Although the DeadAGI is executed it doesn't play the " please enter your pin number"

Below is the difference between when i call 7777# from my ata extension and the toll free number above.

a2billing.php: line:490 get_agi_request_parameter = 5555 ; SIP/5555-b780bda0 ; 1167208614.236 ; ; s
a2billing.php: line:138 - [ANSWER CALL]
a2billing.php: line:1593 - Requesting DTMF ::> Len-10
-- Playing 'prepaid-enter-pin-number' (language 'en')
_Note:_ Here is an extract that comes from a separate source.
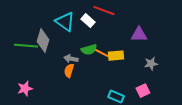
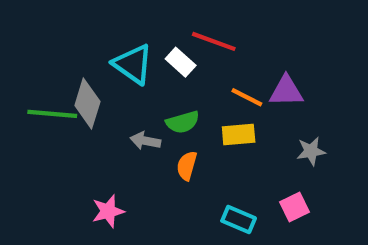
orange line: (101, 53) -> (247, 97), moved
orange semicircle: (69, 71) -> (187, 166), moved
pink star: (25, 89) -> (108, 211), moved

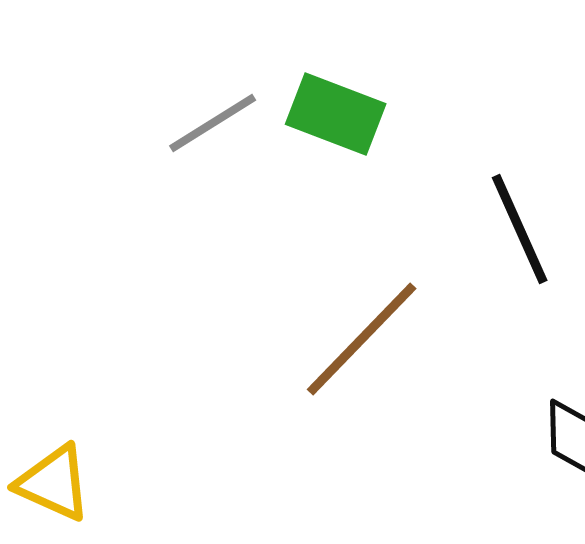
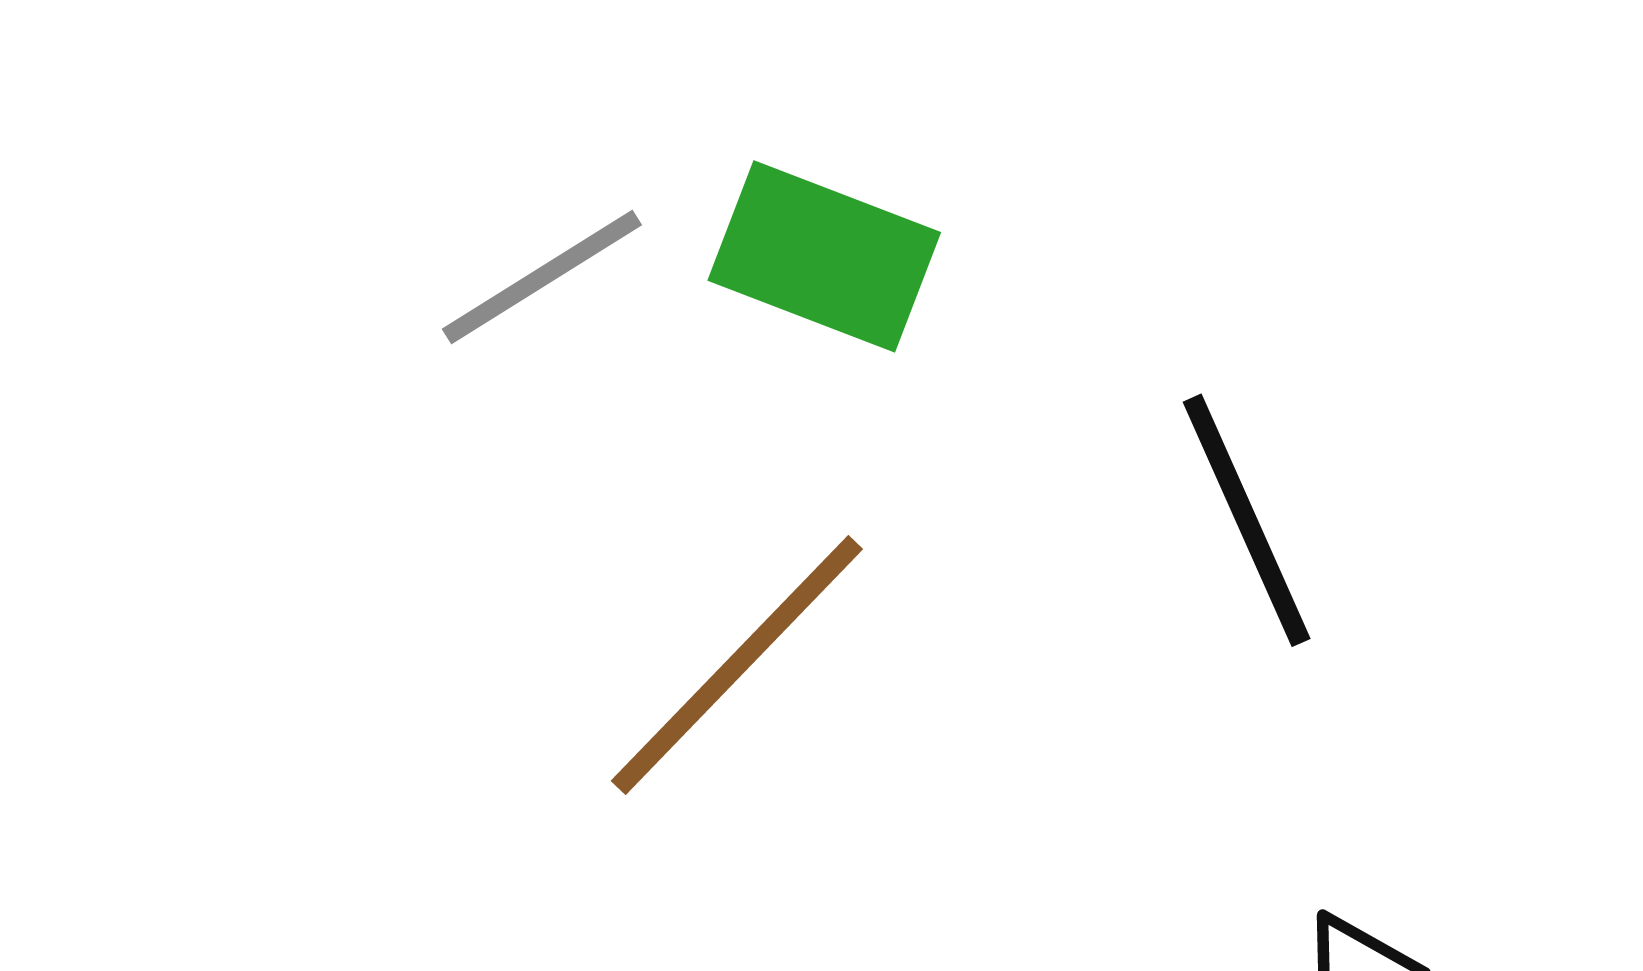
brown line: (362, 339) -> (737, 665), moved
Does anyone know how to resolve this issue ? i would appreciate any help i can get in this matter.


----------



## jtrachsel (Jan 11, 2007)

Did you find a solution since you've posted this message?
I have the same problem and can't figure out how to solve it.
Thanks


----------



## blackeart (Dec 27, 2006)

Actually i had someone look at it and it turned out primarily to be a codec issue and g729 codec needed to be loaded . Although it seemed that it was already there.


----------



## jtrachsel (Jan 11, 2007)

Thks, I will have a check at this codec. 
Another question if I can 
What settings did you use for you phones? I mean, do you use the authentication name set in Asterisk (FreePBX), or do you set the calling card number and secret password as it is mentionned on the a2billing console?


----------